LockBit Scenario: Transport and Shipping Crisis
Ransomware • LockBit
STAKES
Supply chain continuity + Cargo integrity + Crew and port safety + Contractual reliability
HOOK
Operations teams at Pacific Coast Logistics report vessel-scheduling consoles locking up, cargo-tracking dashboards failing across terminals, and dispatch workstations displaying extortion notes. Network telemetry shows abnormal outbound transfers from shipment-manifest repositories, while threat messages claim customer shipping records and route-planning data were copied and will be released.
PRESSURE
- Deadline for stabilized operations: Friday 6:00 PM
- Cargo units at risk: 11,500
- Active fleet exposure: 50 vessels
- Extortion demand: $6.5 million
FRONT • 120 minutes • Advanced
Ransomware • LockBit
NPCs
- Captain James Archer (CEO): Owns executive decisions on continuity, payment posture, and customer confidence
- Maria Santos (CTO): Leads containment and technical recovery sequencing
- Frank Morrison (Fleet Operations Director): Manages vessel movement and terminal workflow under disruption
- Jennifer Park (CISO): Coordinates evidence handling, reporting, and cyber-authority engagement
SECRETS
- Security hardening on legacy terminal systems was deferred to avoid operational slowdowns
- Backup restoration testing for dispatch infrastructure was incomplete
- Attackers accessed route and manifest repositories before encryption
LockBit Scenario: Transport and Shipping Crisis
Ransomware • LockBit
STAKES
Supply chain continuity + Cargo integrity + Crew and port safety + Contractual reliability
HOOK
Operations teams at Fjord Maritime AS report vessel-scheduling consoles locking up, cargo-tracking dashboards failing across terminals, and dispatch workstations displaying extortion notes. Network telemetry shows abnormal outbound transfers from shipment-manifest repositories, while threat messages claim customer shipping records and route-planning data were copied and will be released.
PRESSURE
- Deadline for stabilized operations: Friday 18:00
- Cargo units at risk: 7,200
- Active fleet exposure: 35 vessels
- Extortion demand: NOK 58 million
FRONT • 120 minutes • Advanced
Ransomware • LockBit
NPCs
- Erik Johansen (Administrerende Direktor/CEO): Owns executive decisions on continuity, payment posture, and customer confidence
- Ingrid Larsen (CTO): Leads containment and technical recovery sequencing
- Olav Hansen (Flatedirektor/Fleet Director): Manages vessel movement and terminal workflow under disruption
- Astrid Eriksen (CISO): Coordinates evidence handling, reporting, and cyber-authority engagement
SECRETS
- Security hardening on legacy terminal systems was deferred to avoid operational slowdowns
- Backup restoration testing for dispatch infrastructure was incomplete
- Attackers accessed route and manifest repositories before encryption
Planning Resources
For detailed session preparation support, including game configuration templates, investigation timelines, response options matrix, and round-by-round facilitation guidance, see:
LockBit Global Logistics Planning Document
Planning documents provide 30-minute structured preparation for first-time IMs, or quick-reference support for experienced facilitators.
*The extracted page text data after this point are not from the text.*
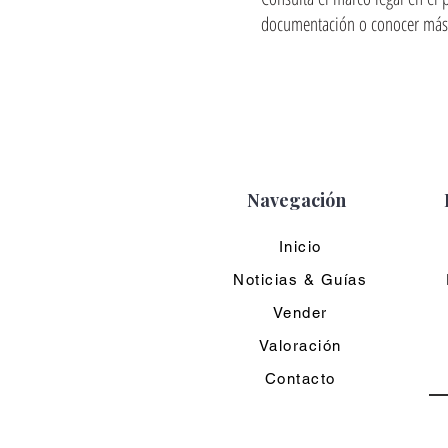
documentación o conocer más 
Navegación
Inicio
Noticias & Guías
Vender
Valoración
Contacto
Ready-to-present RevealJS slides with player-safe mode, session tracking, and IM facilitation notes:
LockBit Transport/Shipping Scenario Slides
Press ‘P’ to toggle player-safe mode • Built-in session state tracking • Dark/light theme support
Scenario Details for IMs
Hook
“It is Monday at 7:45 AM during the peak pre-holiday shipping surge at Pacific Coast Logistics. Dispatch teams lose access to cargo-tracking and berth-allocation systems, and terminal supervisors report extortion notes spreading across operations consoles. Minutes later, leadership receives messages claiming shipment manifests and customer route data were copied out of the network. With 11,500 cargo units in transit, the company must stabilize operations before safety and contractual obligations collapse.”
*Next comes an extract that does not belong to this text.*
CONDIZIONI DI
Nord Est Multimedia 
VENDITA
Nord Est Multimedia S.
“Initial disruption was logged at 7:45 AM, with stabilization required by Friday 6:00 PM.”
“Estimated exposure pace: $38 million in daily disruption and recovery pressure.”
“Operational scope: Shipping and logistics company with 1,200 employees and 50 vessels during peak pre-holiday shipping surge.”
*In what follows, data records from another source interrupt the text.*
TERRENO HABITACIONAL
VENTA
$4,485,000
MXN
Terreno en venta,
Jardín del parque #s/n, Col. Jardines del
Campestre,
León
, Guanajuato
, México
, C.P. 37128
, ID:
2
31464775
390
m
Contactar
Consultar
“(Regional context: US maritime response.)”
“It is Monday at 07:45 during the winter North Sea freight surge at Fjord Maritime AS. Dispatch teams lose access to cargo-tracking and berth-allocation systems, and terminal supervisors report extortion notes spreading across operations consoles. Minutes later, leadership receives messages claiming shipment manifests and customer route data were copied out of the network. With 7,200 cargo units in transit, the company must stabilize operations before safety and contractual obligations collapse.”
“Initial disruption was logged at 07:45, with stabilization required by Friday 18:00.”
“Estimated exposure pace: NOK 320 million in daily disruption and recovery pressure.”
“Operational scope: Norwegian shipping company with 800 employees and 35 vessels operating North Sea and Atlantic routes during winter North Sea freight surge.”
“(Regional context: Norway maritime response.)”
Initial Symptoms to Present:
- “Dispatch and berth-allocation consoles display extortion notes and reject operator input”
- “Cargo-tracking dashboards fail across terminals, leaving shipment status uncertain”
- “Operations teams report manifest exports inaccessible for customs and handoff workflows”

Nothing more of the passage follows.